Last year when I was working as a childminder I potty trained three kids and a puppy at the same time. I basically had kitchen paper and anti-bacterial spray in my over-washed desiccated hands all day long, cleaning up puddles and a lot worse. NEVER AGAIN!
But hey! My attitude is praise the pooper! I mean have you ever been stuck in a public toilet with a constipated three-year-old?
My God but they can grunt loudly!
Hi 5's all the way for a decent jobbie I say!
Oh, the memories! Our family used to go swimming every single Sunday at a swimming pool in the suburbs of Tokyo. One day I stayed home and my husband reported that a kindly grandmother asked my youngest why I hadn't come to the pool. Whereupon my youngest gave a very graphic description of my particular condition and why it meant that I could not swim. She embellished it richly and her voice carried. My husband assured me that everyone in the pool heard her, and that two hours later people were still laughing about this.
I can't breathe, I can't breathe!!
OMG, Erica, I'm still ROFL
Gotta love those kids... it's especially nice to see other people's kids embarrass them for a change - usually it's mine.
I'm still laughing - you should have reminded her that she needs to thank her grandparents for the lapse in lessons.
You are so on -- as a matter of fact, the next time I come out to DC I insist when we meet that you bring the girls. I HAVE to meet them in person because I'm beginning to think you're making them up :)
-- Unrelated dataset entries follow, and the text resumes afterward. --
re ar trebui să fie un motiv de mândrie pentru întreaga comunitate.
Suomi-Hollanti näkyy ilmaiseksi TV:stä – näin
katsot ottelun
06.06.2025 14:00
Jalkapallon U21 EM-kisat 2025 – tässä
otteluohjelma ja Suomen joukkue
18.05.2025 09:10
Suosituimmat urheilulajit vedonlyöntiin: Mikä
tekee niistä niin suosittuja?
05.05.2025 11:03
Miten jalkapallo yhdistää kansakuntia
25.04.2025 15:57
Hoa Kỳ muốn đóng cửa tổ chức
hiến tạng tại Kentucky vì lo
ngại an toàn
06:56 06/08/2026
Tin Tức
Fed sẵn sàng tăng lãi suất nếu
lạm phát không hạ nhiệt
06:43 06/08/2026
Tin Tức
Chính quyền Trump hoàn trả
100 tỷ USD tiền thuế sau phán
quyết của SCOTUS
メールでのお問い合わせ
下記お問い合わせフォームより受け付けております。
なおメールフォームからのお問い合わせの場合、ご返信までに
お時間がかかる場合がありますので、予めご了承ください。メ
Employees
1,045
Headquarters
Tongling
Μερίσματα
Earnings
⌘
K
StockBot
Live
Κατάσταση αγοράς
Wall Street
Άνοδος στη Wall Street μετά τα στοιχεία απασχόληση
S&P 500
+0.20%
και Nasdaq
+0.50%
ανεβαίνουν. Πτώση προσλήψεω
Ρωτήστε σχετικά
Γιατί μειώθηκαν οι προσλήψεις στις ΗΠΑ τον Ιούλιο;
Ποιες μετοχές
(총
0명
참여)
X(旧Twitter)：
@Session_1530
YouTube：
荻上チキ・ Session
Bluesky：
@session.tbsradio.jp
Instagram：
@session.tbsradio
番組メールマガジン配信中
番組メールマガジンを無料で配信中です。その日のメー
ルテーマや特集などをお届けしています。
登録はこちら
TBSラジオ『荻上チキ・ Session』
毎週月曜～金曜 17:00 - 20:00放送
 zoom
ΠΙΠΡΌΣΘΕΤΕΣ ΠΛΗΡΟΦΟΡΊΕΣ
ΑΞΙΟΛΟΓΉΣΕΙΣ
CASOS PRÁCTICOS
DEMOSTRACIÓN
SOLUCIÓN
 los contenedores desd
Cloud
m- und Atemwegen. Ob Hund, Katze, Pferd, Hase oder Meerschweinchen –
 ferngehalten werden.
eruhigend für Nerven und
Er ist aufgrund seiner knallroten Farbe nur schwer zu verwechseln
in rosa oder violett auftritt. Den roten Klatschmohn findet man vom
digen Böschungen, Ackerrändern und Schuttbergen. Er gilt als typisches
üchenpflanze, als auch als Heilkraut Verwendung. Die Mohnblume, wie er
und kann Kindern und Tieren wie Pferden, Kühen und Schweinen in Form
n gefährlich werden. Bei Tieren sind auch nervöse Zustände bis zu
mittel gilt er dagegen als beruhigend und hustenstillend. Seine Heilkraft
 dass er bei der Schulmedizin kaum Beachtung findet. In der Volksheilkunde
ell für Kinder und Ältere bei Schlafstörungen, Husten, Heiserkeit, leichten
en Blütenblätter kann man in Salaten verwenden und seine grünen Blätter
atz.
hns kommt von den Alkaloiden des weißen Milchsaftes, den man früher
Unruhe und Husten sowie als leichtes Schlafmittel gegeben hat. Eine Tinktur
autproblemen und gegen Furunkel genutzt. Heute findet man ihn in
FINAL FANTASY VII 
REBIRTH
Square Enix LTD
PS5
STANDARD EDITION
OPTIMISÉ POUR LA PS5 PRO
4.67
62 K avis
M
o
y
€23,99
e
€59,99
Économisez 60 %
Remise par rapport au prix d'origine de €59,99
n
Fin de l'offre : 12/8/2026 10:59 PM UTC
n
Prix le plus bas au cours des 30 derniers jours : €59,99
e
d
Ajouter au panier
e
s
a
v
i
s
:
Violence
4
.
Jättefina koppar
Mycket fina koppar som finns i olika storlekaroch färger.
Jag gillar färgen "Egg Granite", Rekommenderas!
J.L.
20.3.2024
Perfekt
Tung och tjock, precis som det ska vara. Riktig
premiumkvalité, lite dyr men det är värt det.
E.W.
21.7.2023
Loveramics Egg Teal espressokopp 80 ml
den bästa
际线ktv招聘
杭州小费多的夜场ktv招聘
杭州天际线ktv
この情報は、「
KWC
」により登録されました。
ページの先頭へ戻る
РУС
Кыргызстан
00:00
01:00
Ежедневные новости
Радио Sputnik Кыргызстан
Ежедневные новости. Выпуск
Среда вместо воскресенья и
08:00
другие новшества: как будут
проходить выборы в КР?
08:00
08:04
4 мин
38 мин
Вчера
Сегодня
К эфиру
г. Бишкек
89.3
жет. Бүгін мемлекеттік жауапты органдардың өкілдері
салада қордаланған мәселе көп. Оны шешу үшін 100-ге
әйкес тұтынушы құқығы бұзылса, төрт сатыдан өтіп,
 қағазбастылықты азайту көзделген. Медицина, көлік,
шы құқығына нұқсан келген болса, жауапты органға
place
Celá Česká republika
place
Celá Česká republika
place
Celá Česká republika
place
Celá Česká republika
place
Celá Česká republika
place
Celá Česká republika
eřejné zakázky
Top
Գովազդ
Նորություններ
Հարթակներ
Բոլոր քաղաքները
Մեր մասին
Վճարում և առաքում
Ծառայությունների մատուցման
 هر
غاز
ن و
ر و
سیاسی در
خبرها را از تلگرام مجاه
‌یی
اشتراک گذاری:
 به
Oh -- and I tagged you for a meme.
Oh my gosh, I have missed your blogs and don't know why I've been absent so long. My daughter did something very similar to this to me once and wow, it brings the embarrassment right back. Haha!
LMAO!!!!!!!! What a great way to start my week! My kiddo is also embarassingly verbal these days. Fun, fun stuff.
Hahahaha...I got my Monday morning laugh. Thanks, Ell. :-)
Absolutely hilarious and SOOO true!! I must say I am still the "mom in the potty" as of yet. My kids are obsessed with bodily functions and only utilize one volume when quizzing me.
Recent example, as my daughter catches and inadvertent glimpse of my pantiliner, "Mommy, did you have a wet fart?"
In stereo, the women in the other 6 stalls snicker uncontrollably.
What can you do but roll your eyes and laugh?
I'd endure this a thousand times over rather than leave my child outside the stall, walk out, and not be able to find her.
Ello, Don't worry. Lisa thinks we make up everybody! Don't you Lisa. :)
But I have to say I'd love to meet your whole group too! Though I'd also be a little ascared.